Newtonian Gravity in the Density-Suppressed Weak-Field Regime: A GETT Reconstruction.

The GETT Correspondence Series Paper 2: Newtonian Gravity as the Density-Suppressed Weak-Field Limit of General Expanse Tension Theory

This paper presents the second study in the GETT Correspondence Series, a programme designed to demonstrate that established physical laws emerge as domain-limit solutions of General Expanse Tension Theory (GETT).

A fundamental requirement of any candidate theory of physics is that it reproduce existing empirical laws within the regimes where those laws have been confirmed experimentally. Paper 1 of the series demonstrated that the density-suppressed weak-field regime of GETT reproduces the full structure of classical kinematics, including Galilean reference frames and the standard equations of inertial motion.

The present work extends this correspondence analysis to the gravitational sector.

Within GETT, gravity arises as an emergent phenomenon associated with gradients in the Holland scalar field, a real scalar field coupled to the Higgs sector through a density-dependent portal interaction.

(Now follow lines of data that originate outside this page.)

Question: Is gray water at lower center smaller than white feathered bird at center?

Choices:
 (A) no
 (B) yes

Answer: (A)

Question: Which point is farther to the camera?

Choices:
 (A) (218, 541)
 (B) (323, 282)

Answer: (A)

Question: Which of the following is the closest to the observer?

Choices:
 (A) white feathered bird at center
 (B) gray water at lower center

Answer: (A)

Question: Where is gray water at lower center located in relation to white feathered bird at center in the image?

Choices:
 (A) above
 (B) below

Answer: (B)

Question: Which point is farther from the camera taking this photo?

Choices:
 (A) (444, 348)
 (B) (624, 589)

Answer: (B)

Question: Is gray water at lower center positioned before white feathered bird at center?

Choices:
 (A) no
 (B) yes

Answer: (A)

The strength of this coupling is controlled by a density-gate function that determines the dynamical regime of the theory.

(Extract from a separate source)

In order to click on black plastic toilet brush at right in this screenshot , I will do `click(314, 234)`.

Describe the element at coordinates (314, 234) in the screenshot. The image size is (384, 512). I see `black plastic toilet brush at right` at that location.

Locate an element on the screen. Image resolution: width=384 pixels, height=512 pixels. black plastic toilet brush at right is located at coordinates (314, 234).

In environments characterised by relatively high coarse-grained baryonic density—such as terrestrial laboratories, planetary systems, and the Solar System—the density-gate function is effectively suppressed. Under these conditions the governing scalar-field equation reduces to the classical Poisson equation for the gravitational potential, and the resulting acceleration law becomes identical to the Newtonian inverse-square relation.

From this recovered potential the complete structure of classical gravitational mechanics follows directly. The paper demonstrates the recovery of:

• the Poisson equation for gravitational potential
• the Newtonian inverse-square acceleration law
• conservation of angular momentum in central-force motion
• planar orbital dynamics
• Kepler’s three laws of planetary motion
• mechanical energy relations for gravitational systems
• escape velocity relations
• the virial theorem for bound systems

Illustrative numerical examples drawn from Solar-System dynamics confirm that the reconstructed equations reproduce observed orbital periods and gravitational behaviour across multiple scales.

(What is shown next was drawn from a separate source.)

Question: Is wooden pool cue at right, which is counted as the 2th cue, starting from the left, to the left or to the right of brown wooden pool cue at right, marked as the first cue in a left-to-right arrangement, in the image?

A systematic correspondence audit confirms that all tested structural elements of Newtonian gravitational theory are reproduced exactly within the density-suppressed weak-field regime of GETT.

Newtonian gravity therefore appears not as a fundamental interaction, but as a domain-limit solution of the underlying scalar-field dynamics of GETT.

Subsequent papers in the GETT Correspondence Series will examine regimes in which the density-gate function becomes active, including low-density environments associated with galactic rotation curves and large-scale cosmological dynamics.